[DATA EXTRACT Boundary: Start]

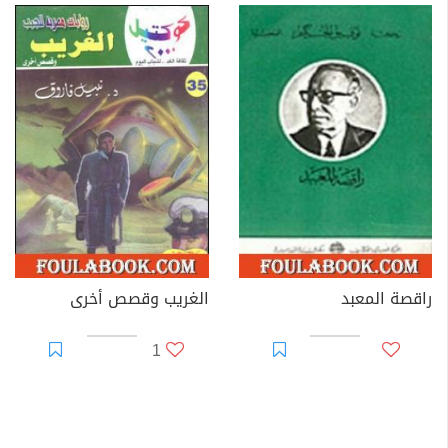
راقصة المعبد
الغريب وقصص أخرى
1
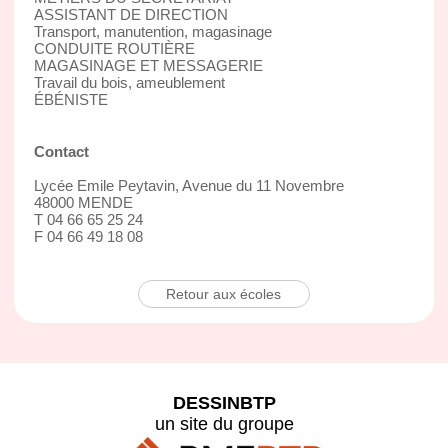
ASSISTANT DE DIRECTION
Transport, manutention, magasinage
CONDUITE ROUTIÈRE
MAGASINAGE ET MESSAGERIE
Travail du bois, ameublement
ÉBÉNISTE
Contact
Lycée Emile Peytavin, Avenue du 11 Novembre
48000 MENDE
T 04 66 65 25 24
F 04 66 49 18 08
Retour aux écoles
DESSINBTP
un site du groupe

[DATA EXTRACT Boundary: End]

INSTRUCTIONS FOR THE TASK
Please copy nothing but the lines from the one that holds "F 04 66 49 18 08" through the last line of the material above, exactly as written.

TASK OUTPUT
F 04 66 49 18 08
Retour aux écoles
DESSINBTP
un site du groupe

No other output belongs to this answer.